During college, Graham, who played squash and golf as an undergraduate, immersed himself in sports medicine, splitting time between Williams College in Massachusetts and the University of Pennsylvania doing research for the U.S. Olympic Committee leading up to the 1984 Los Angeles Olympics.
His professional interest in hand surgery evolved from his interest in sports medicine.
"I was searching for the next challenge, searching to help people at the 100th percentile," Graham said, explaining that the dexterity required to sink a hole-in-one, throw a tight spiral or deliver a fastball is what sets athletes apart.
"You throw at 96 mph and you go to Cooperstown. You throw at 86 mph and you do something else for a living," Graham said.
Still, studying athletes' hand and wrist injuries has benefited the wider population, Graham said.
"I've learned more about how to treat homemakers, people working on the assembly line and firefighters from the professional athlete experience because we can see how this stuff works in the extreme," Graham said. "We actually advanced a lot of our general practice of hand surgery from what we've learned taking care of professional athletes."

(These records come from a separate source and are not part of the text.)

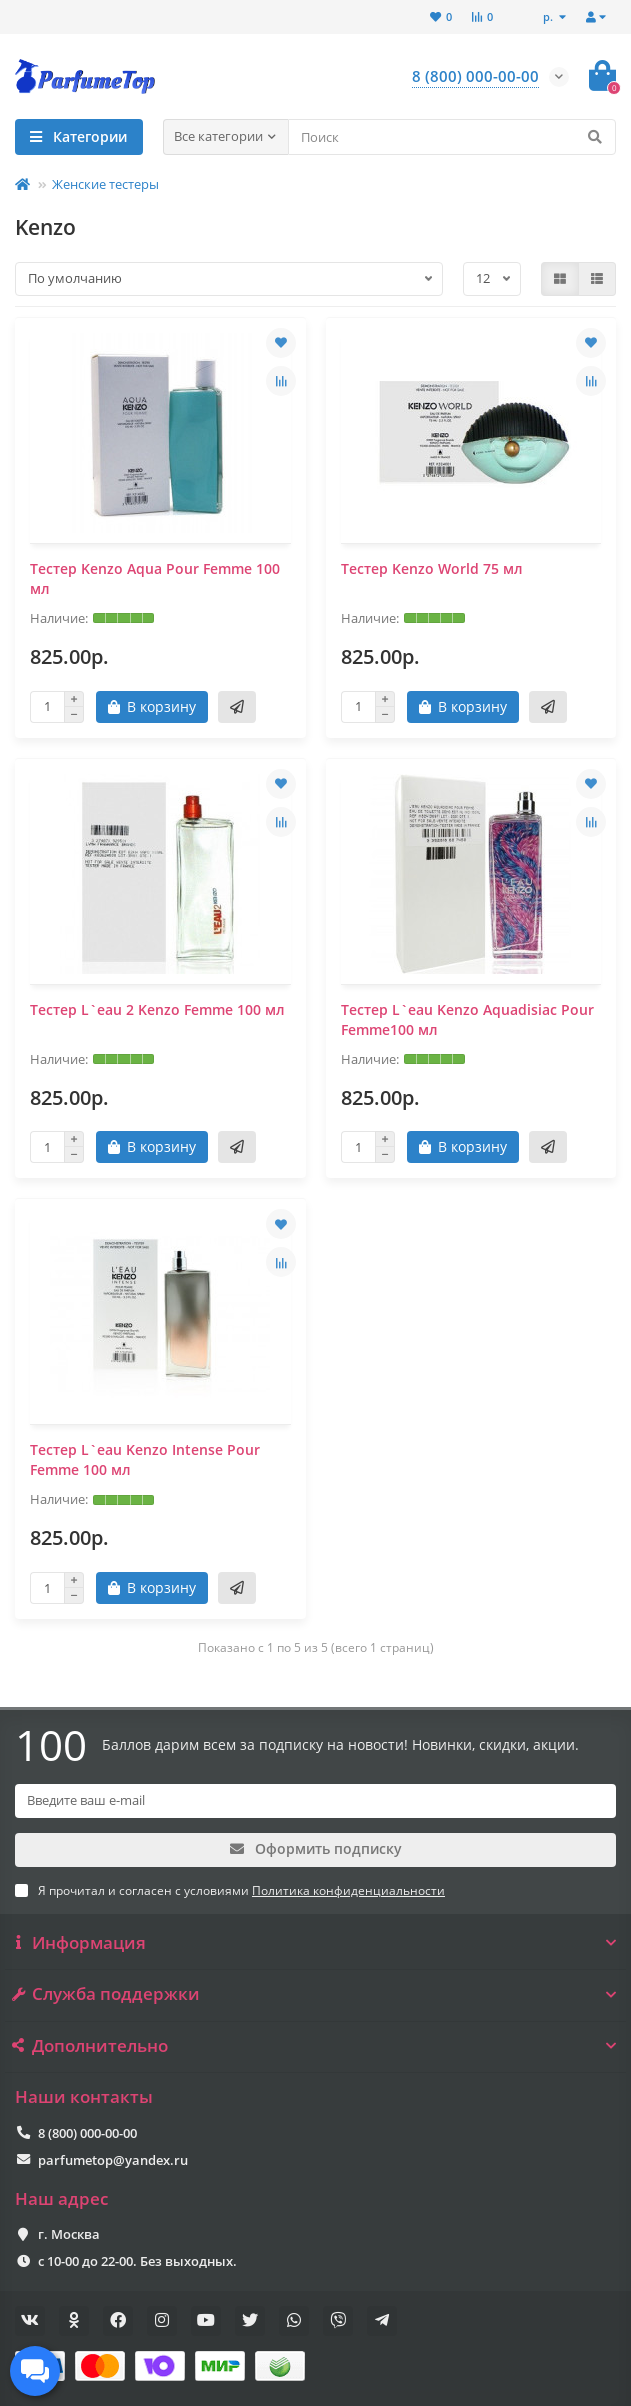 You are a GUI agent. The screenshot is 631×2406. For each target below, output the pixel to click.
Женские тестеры (105, 184)
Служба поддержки (315, 1994)
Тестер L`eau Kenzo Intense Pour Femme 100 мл (145, 1459)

The fact that hand surgery is such a niche in the medical world helped lead to the success of the hand center in Baltimore.
"This concept of taking care of people with numbers on their back and a lot of numbers on their check is pretty unique to my practice," Graham said. "That's why I think that over the years what started as one experience has evolved into a situation where I think we've been fortunate enough to garner a great deal of trust from other teams, individual athletes and the team physicians, who do a great job with their own teams."
As Graham prepares to move with his family -- his wife, CeCe, and college-age daughters, Margaret and Elizabeth -- to Ohio, he remembers what brought him to Baltimore in the first place and said he hopes to maintain a close relationship with his Baltimore-based colleagues on many levels.
"Baltimore was definitely a star on that map, and for somebody who wished to continue to contribute to his speciality and reach its pinnacle it was kind of logical. ... Baltimore is a great town, not unlike the industrial Midwest in which I grew up, and so it was a comfortable move for me and my family," he said.
Graham's departure has Union Memorial deciding on his successor, with a decision yet to be made. Even so, the hospital has a "whole stable of hand specialists" who can stand in, said Tucker, the Ravens' doctor, who also works at Union Memorial.
"Tom can rest easy that I won't be bothering him late at night," Tucker said. "I'll be bothering other people first late at night."
It's hard to imagine that Graham would find such a call a bother.
He said he tries to attend the first game back of athletes on whom he's operated, which has him crisscrossing the country.
"Recently, I operated on an Oakland A. I'll find my way out there," he said.
Back in Graham's office, Cabrera, who used one word -- "fantastic" -- to describe the doctor, wraps up his visit with Graham.
Solof, the Indians' trainer, isn't sure when Cabrera will return, but he trusts Graham implicitly.
"The most special thing, what separates him from other physicians, is his passion for sports medicine, and not only as it relates to the upper body," Solof said.
"His attention to detail is second to none."